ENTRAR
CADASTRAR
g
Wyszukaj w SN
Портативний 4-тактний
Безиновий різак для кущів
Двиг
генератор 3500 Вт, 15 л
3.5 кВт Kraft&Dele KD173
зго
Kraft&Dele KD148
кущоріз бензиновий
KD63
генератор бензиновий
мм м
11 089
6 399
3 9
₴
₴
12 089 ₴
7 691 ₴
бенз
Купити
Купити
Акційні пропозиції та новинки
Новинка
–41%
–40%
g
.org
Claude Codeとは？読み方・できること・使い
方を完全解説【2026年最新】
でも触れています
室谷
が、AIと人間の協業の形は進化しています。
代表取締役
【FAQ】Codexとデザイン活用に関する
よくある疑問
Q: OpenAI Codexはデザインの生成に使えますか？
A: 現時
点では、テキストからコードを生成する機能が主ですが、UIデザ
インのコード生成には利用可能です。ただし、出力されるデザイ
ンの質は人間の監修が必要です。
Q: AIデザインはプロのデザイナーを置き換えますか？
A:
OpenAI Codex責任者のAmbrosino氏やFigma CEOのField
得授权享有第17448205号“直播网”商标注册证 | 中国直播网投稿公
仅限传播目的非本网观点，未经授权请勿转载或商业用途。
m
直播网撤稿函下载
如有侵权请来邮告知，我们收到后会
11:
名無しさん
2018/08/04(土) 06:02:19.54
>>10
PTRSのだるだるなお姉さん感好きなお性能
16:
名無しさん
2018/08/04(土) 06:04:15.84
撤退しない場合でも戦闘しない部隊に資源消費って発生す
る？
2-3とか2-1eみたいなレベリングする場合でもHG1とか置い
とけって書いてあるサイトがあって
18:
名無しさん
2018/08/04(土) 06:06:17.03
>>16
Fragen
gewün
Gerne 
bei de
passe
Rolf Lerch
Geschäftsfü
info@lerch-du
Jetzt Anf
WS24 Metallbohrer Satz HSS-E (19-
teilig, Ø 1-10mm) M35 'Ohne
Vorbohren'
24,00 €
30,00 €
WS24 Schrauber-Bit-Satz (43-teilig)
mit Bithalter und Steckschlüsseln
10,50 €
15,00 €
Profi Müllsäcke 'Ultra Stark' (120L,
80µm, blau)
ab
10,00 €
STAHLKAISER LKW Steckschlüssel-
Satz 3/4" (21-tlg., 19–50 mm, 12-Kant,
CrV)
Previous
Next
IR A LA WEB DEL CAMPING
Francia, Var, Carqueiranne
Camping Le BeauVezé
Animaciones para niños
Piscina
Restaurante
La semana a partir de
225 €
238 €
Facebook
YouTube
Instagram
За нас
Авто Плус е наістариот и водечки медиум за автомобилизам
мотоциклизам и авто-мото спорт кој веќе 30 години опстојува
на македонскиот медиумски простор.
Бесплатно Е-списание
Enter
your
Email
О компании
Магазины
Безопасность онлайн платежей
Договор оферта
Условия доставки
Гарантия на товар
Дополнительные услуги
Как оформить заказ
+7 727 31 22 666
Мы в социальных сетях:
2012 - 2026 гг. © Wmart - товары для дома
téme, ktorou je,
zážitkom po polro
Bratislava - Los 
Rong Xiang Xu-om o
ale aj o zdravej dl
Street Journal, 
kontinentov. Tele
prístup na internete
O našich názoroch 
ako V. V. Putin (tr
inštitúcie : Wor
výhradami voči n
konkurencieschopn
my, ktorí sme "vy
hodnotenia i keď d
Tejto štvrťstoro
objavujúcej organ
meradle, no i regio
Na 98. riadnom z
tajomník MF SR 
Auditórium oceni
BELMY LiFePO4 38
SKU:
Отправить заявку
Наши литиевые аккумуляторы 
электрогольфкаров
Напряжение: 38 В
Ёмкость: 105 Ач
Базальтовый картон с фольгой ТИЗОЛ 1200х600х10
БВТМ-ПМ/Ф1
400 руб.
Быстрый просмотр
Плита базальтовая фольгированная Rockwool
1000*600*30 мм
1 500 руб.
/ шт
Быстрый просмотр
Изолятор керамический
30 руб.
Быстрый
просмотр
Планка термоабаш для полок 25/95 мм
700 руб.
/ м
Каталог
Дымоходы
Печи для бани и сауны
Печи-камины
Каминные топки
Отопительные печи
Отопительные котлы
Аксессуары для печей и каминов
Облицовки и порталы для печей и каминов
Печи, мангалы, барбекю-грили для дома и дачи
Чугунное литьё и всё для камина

# [Directions for this task]
Copy every record above exactly as it stands.

# [Solution below]
ENTRAR
CADASTRAR
g
Wyszukaj w SN
Портативний 4-тактний
Безиновий різак для кущів
Двиг
генератор 3500 Вт, 15 л
3.5 кВт Kraft&Dele KD173
зго
Kraft&Dele KD148
кущоріз бензиновий
KD63
генератор бензиновий
мм м
11 089
6 399
3 9
₴
₴
12 089 ₴
7 691 ₴
бенз
Купити
Купити
Акційні пропозиції та новинки
Новинка
–41%
–40%
g
.org
Claude Codeとは？読み方・できること・使い
方を完全解説【2026年最新】
でも触れています
室谷
が、AIと人間の協業の形は進化しています。
代表取締役
【FAQ】Codexとデザイン活用に関する
よくある疑問
Q: OpenAI Codexはデザインの生成に使えますか？
A: 現時
点では、テキストからコードを生成する機能が主ですが、UIデザ
インのコード生成には利用可能です。ただし、出力されるデザイ
ンの質は人間の監修が必要です。
Q: AIデザインはプロのデザイナーを置き換えますか？
A:
OpenAI Codex責任者のAmbrosino氏やFigma CEOのField
得授权享有第17448205号“直播网”商标注册证 | 中国直播网投稿公
仅限传播目的非本网观点，未经授权请勿转载或商业用途。
m
直播网撤稿函下载
如有侵权请来邮告知，我们收到后会
11:
名無しさん
2018/08/04(土) 06:02:19.54
>>10
PTRSのだるだるなお姉さん感好きなお性能
16:
名無しさん
2018/08/04(土) 06:04:15.84
撤退しない場合でも戦闘しない部隊に資源消費って発生す
る？
2-3とか2-1eみたいなレベリングする場合でもHG1とか置い
とけって書いてあるサイトがあって
18:
名無しさん
2018/08/04(土) 06:06:17.03
>>16
Fragen
gewün
Gerne 
bei de
passe
Rolf Lerch
Geschäftsfü
info@lerch-du
Jetzt Anf
WS24 Metallbohrer Satz HSS-E (19-
teilig, Ø 1-10mm) M35 'Ohne
Vorbohren'
24,00 €
30,00 €
WS24 Schrauber-Bit-Satz (43-teilig)
mit Bithalter und Steckschlüsseln
10,50 €
15,00 €
Profi Müllsäcke 'Ultra Stark' (120L,
80µm, blau)
ab
10,00 €
STAHLKAISER LKW Steckschlüssel-
Satz 3/4" (21-tlg., 19–50 mm, 12-Kant,
CrV)
Previous
Next
IR A LA WEB DEL CAMPING
Francia, Var, Carqueiranne
Camping Le BeauVezé
Animaciones para niños
Piscina
Restaurante
La semana a partir de
225 €
238 €
Facebook
YouTube
Instagram
За нас
Авто Плус е наістариот и водечки медиум за автомобилизам
мотоциклизам и авто-мото спорт кој веќе 30 години опстојува
на македонскиот медиумски простор.
Бесплатно Е-списание
Enter
your
Email
О компании
Магазины
Безопасность онлайн платежей
Договор оферта
Условия доставки
Гарантия на товар
Дополнительные услуги
Как оформить заказ
+7 727 31 22 666
Мы в социальных сетях:
2012 - 2026 гг. © Wmart - товары для дома
téme, ktorou je,
zážitkom po polro
Bratislava - Los 
Rong Xiang Xu-om o
ale aj o zdravej dl
Street Journal, 
kontinentov. Tele
prístup na internete
O našich názoroch 
ako V. V. Putin (tr
inštitúcie : Wor
výhradami voči n
konkurencieschopn
my, ktorí sme "vy
hodnotenia i keď d
Tejto štvrťstoro
objavujúcej organ
meradle, no i regio
Na 98. riadnom z
tajomník MF SR 
Auditórium oceni
BELMY LiFePO4 38
SKU:
Отправить заявку
Наши литиевые аккумуляторы 
электрогольфкаров
Напряжение: 38 В
Ёмкость: 105 Ач
Базальтовый картон с фольгой ТИЗОЛ 1200х600х10
БВТМ-ПМ/Ф1
400 руб.
Быстрый просмотр
Плита базальтовая фольгированная Rockwool
1000*600*30 мм
1 500 руб.
/ шт
Быстрый просмотр
Изолятор керамический
30 руб.
Быстрый
просмотр
Планка термоабаш для полок 25/95 мм
700 руб.
/ м
Каталог
Дымоходы
Печи для бани и сауны
Печи-камины
Каминные топки
Отопительные печи
Отопительные котлы
Аксессуары для печей и каминов
Облицовки и порталы для печей и каминов
Печи, мангалы, барбекю-грили для дома и дачи
Чугунное литьё и всё для камина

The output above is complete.